Hence, power in beginning = 24*0 = 0
Power at the end of the push = 24*3.266 = 78.384W
Average power = 78.3846/2 = 39.192W
(c) We know initial velicity, final velocity and acceleration. Hence, we can use formula v=u+ft to determine time.
Hence, 3.2659=0+1.33t or t = 3.2659/1.33 = 2.46 secs
Work done is given by product of power and time; hence, work done = Power *time or time = work/power = 96/39.192 = 2.4494 secs. It is almost same as determined above.
2. (a) Here we will use the concept of conservation of momentum. It is given that mass
M = 6600 kg is moving velocity ux = 2m/sec in x-direction and a smaller mass m is moving in –ve x-direction with the velicity double of the velocity of massM. After collission, mass M keeps on moving in x-direction but with a velocity reduced to half of the earlier velocity and mass m starts moving in x-direction with a velocity, let us say, vx. Equating momentums before and after collission, we get
Mux -2mux = Mux/2 +mvx
Or, Mux/2 = m(2ux+vx) ---- (1) It is given that the collsion is elastic, kinetic energies before and after collision will be same. Hence, (1/2Mux^2+(1/2)m*4ux^2 = (1/2)M(ux^2/4)+(1/2)mvx^2
Simplifying it, we get (3/4) Mux^2 = m(vx^2-4ux^2) --- (2)
(b) We will solve (1) and (2) to determine m and vx. As suggesed in the problem, we determine M/m from (1) and (2) and equate. We get
M/m = 2(2ux+vx)/ux = 4(vx^2-4ux^2)/3ux^2
Simplifying it, we get 3ux = 2(vx-2ux )
Or, 7ux =2vx
Or, 7*2 = 2vx as ux = 2m/sec
Hence, vx = 7 m/sec
Hence, velocity of smaller truck will be 7m/sec in x –direction.
Substituting these values in (1), we get 6600 = m(2*2+7) or m = 6600/11 = 600kg.
(c) We determine relative velocity of M and m before collission as (2+4) = 6 6m/sec in – x-direction.
Relative velocity after collission = 7-1 = 6 m/sec in x-direction.
Thus, we see that relative velocities before and after collision are same but in opposite directions.
3. (a) For rigid system to be in static state, two conditions must be satsisfied , that is, it should not move in any direction or it should not rotate also either in clockwise or anticlockwise direction. Mathematically, we can write these two conditiobs as follows.
1. Sum of the forces acting in any direction should be zero. This condition is also written as the sum of the forces in x-direction, or in y-direction or in z-direction should be zero.
2. Sum of all the moments acting any point should be zero, that is, sum clockwise moments should be equal to sum of anticlockwise moments at any point.

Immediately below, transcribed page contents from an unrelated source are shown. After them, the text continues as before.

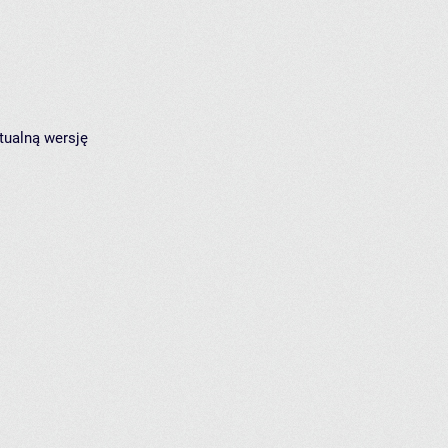
tualną wersję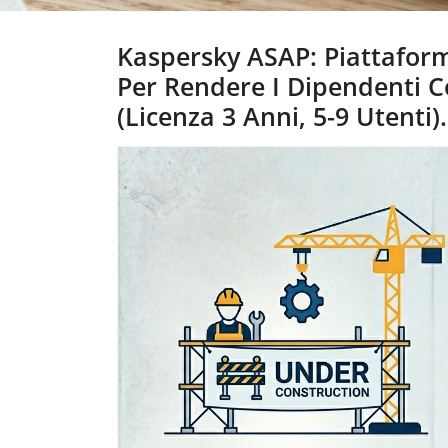
Kaspersky ASAP: Piattafor
Per Rendere I Dipendenti Co
(Licenza 3 Anni, 5-9 Utenti).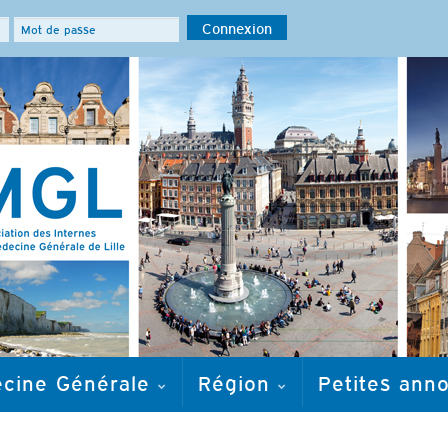
ecine Générale
Région
Petites ann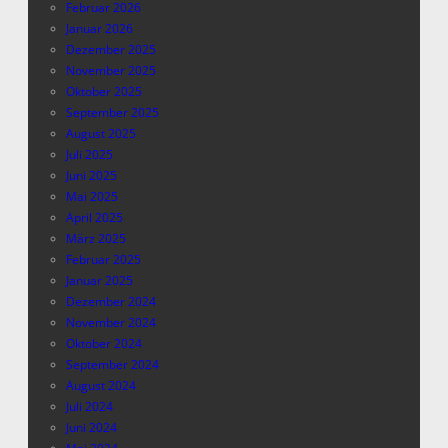
Februar 2026
Januar 2026
Dezember 2025
November 2025
Oktober 2025
September 2025
August 2025
Juli 2025
Juni 2025
Mai 2025
April 2025
März 2025
Februar 2025
Januar 2025
Dezember 2024
November 2024
Oktober 2024
September 2024
August 2024
Juli 2024
Juni 2024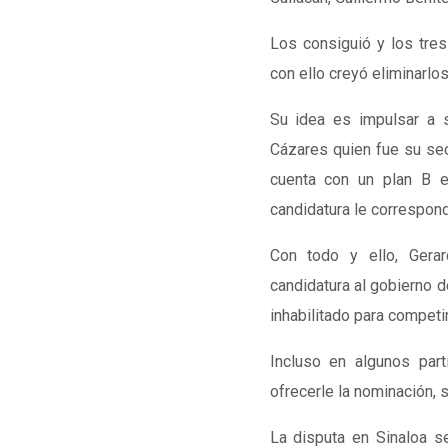
Los consiguió y los tre
con ello creyó eliminarlos
Su idea es impulsar a s
Cázares quien fue su sec
cuenta con un plan B 
candidatura le correspond
Con todo y ello, Gera
candidatura al gobierno 
inhabilitado para competir
Incluso en algunos par
ofrecerle la nominación, 
La disputa en Sinaloa 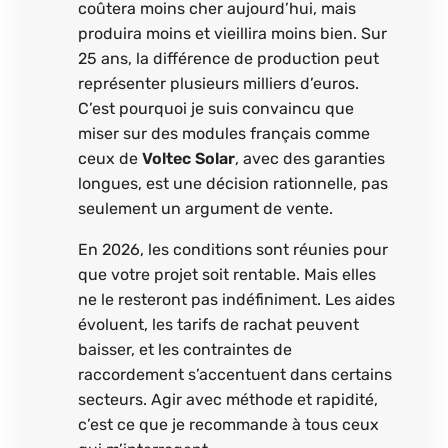
coûtera moins cher aujourd’hui, mais
produira moins et vieillira moins bien. Sur
25 ans, la différence de production peut
représenter plusieurs milliers d’euros.
C’est pourquoi je suis convaincu que
miser sur des modules français comme
ceux de
Voltec Solar
, avec des garanties
longues, est une décision rationnelle, pas
seulement un argument de vente.
En 2026, les conditions sont réunies pour
que votre projet soit rentable. Mais elles
ne le resteront pas indéfiniment. Les aides
évoluent, les tarifs de rachat peuvent
baisser, et les contraintes de
raccordement s’accentuent dans certains
secteurs. Agir avec méthode et rapidité,
c’est ce que je recommande à tous ceux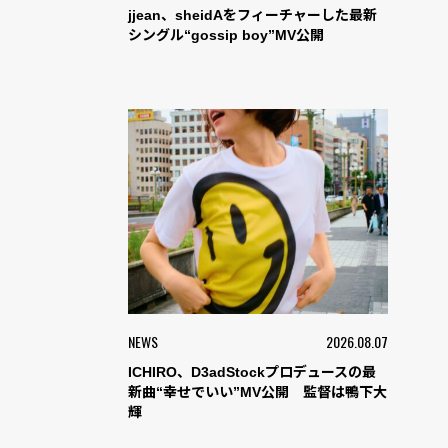
jjean、sheidAをフィーチャーした最新
シングル“gossip boy”MV公開
NEWS
2026.08.07
ICHIRO、D3adStockプロデュースの最
新曲“幸せでいい”MV公開 監督は鴨下大
輝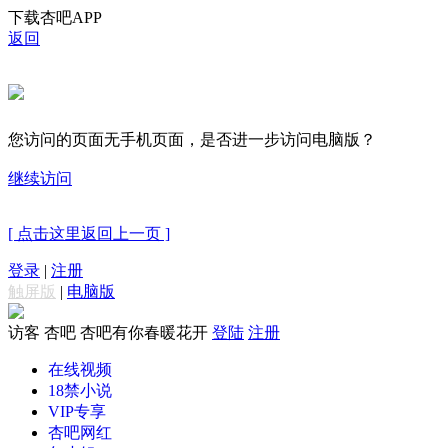
下载杏吧APP
返回
您访问的页面无手机页面，是否进一步访问电脑版？
继续访问
[ 点击这里返回上一页 ]
登录
|
注册
触屏版
|
电脑版
访客
杏吧 杏吧有你春暖花开
登陆
注册
在线视频
18禁小说
VIP专享
杏吧网红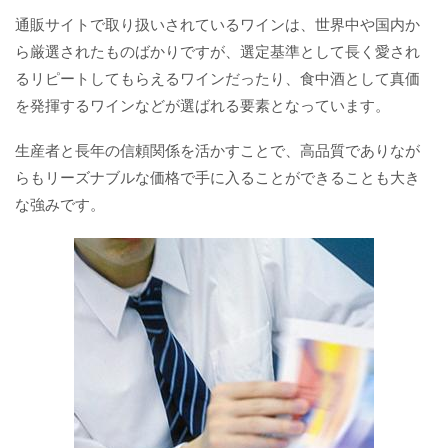
通販サイトで取り扱いされているワインは、世界中や国内か
ら厳選されたものばかりですが、選定基準として長く愛され
るリピートしてもらえるワインだったり、食中酒として真価
を発揮するワインなどが選ばれる要素となっています。
生産者と長年の信頼関係を活かすことで、高品質でありなが
らもリーズナブルな価格で手に入ることができることも大き
な強みです。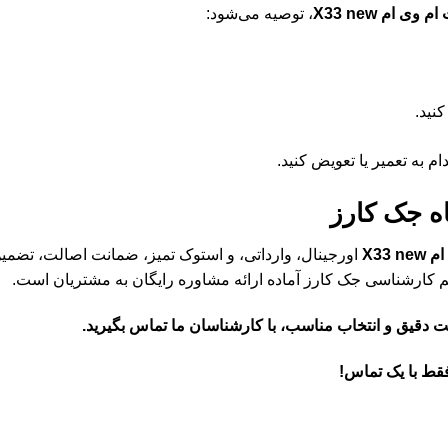
ی ام X33 new
، توصیه می‌شود:
نید.
 به تعمیر یا تعویض کنید.
ه جک کارز
X33
اورجینال، وارداتی، و استوک تمیز، ضمانت اصالت، تضمی
م کارشناسی جک کارز آماده ارائه مشاوره رایگان به مشتریان است.
مت دقیق و انتخاب مناسب، با کارشناسان ما تماس بگیرید.
قط با یک تماس!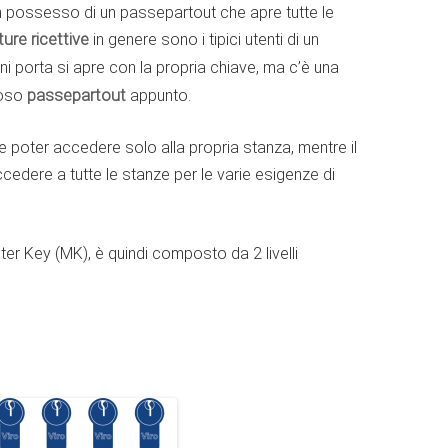
possesso di un passepartout che apre tutte le
ture ricettive
in genere sono i tipici utenti di un
ni porta si apre con la propria chiave, ma c’è una
moso
passepartout
appunto.
e poter accedere solo alla propria stanza, mentre il
cedere a tutte le stanze per le varie esigenze di
r Key (MK), è quindi composto da 2 livelli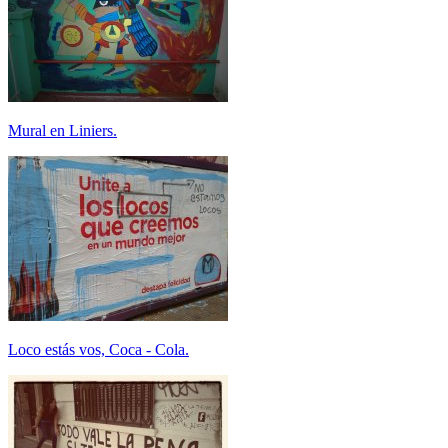
Mural en Liniers.
Loco estás vos, Coca - Cola.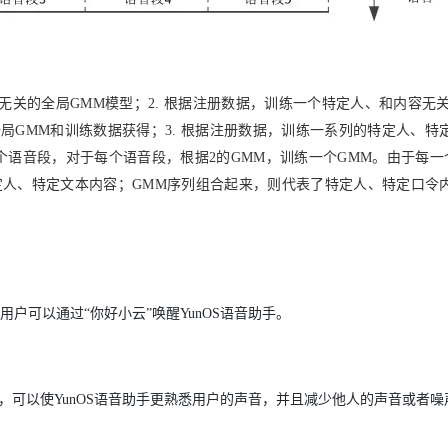
无关的全局
GMM
模型；
2.
根据注册数据，训练一个特定人、和内容无
全局
GMM
和训练数据获得；
3.
根据注册数据，训练一系列的特定人、特
个语音段，对于每个语音段，根据
2
的
GMM
，训练一个
GMM
。由于每一
定人、特定文本内容；
GMM
序列组合起来，则代表了特定人、特定口令
用户可以通过“你好小云”唤醒YunOS语音助手。
多，可以使YunOS语音助手更熟悉用户的声音，并且减少他人的声音或者噪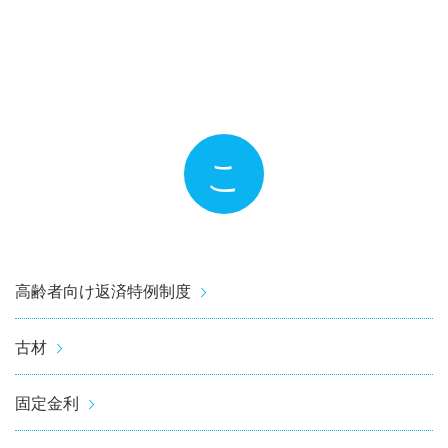
こ
高齢者向け返済特例制度
古材
固定金利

(b) As ladder is supported along horizontal plane and vertical wall, there will be reaction forces perpendicularto the horizonatl plane and vertical wall. As a result, there will be frictional forces acting such that these forces will try to oppose the ladder movement. Frictional force along the wall will act in vertical direction and frictional force on horizontal plane in –ve x-direction. Weight of the ladder will act downwards. It will act at the middle point of the ladder as it is uniform.
Keeping these points in mind, we can make the following free body diagram to show the various forces acting on the ladder.
(c)(i) As ladder is staic, we will hace
Sum of the forces acting in horizontal direction = 0.
Or, F2 = μF1 …. (1)
Sum of the forces acting in vertical direction =0.
Or, mg = F1+μF2 …. (2)
(ii) For staic condition of the ladder,
Sum of anticlockwise moments= sum of clockwise moments at any point.
Anti-clockwise moment at ladder center
= μF2*Lcosα+F2*Lsinα+ μF1*Lsinα
Clock wise moment at ladder center = F1*Lcosα
(iii) In equilibrium,
Sum of anticlockwise moments= sum of clockwise moments at any point.
Hence, μF2*Lcosα+F2*Lsinα+ μF1*Lsinα = F1*Lcosα
(iv) Simplifying above equation, we get
(F2+ μF1)sinα = (F1- μF2)cosα
Or, tanα = sinα/cosα = (F1- μF2)/ (F2+ μF1) F2 = μF1; hence, tanα = (F1- μ^2F1)/ (2μF1)
= (1-μ^2/2μ
(d)(i) Net force acting on floor in –ve x-direction = F2-μF1
For ladder to be stationary, we should have F2= μF1. If F2> μF1, the ladder will start moving along the floor and wall. Force (mg-F1-μF2) will act in –ve y-direction.
(ii) Under static condition, tanα = (1-μ^2/(2μ)
= (1-0.65^2)/(2*0.65)
= 0.44423
Or, α = 23.95, say 24 deg
If α becomes less than 24 deg, the ladder will start moving. Hence, this is the minimum angle which the ladder should make with the floor.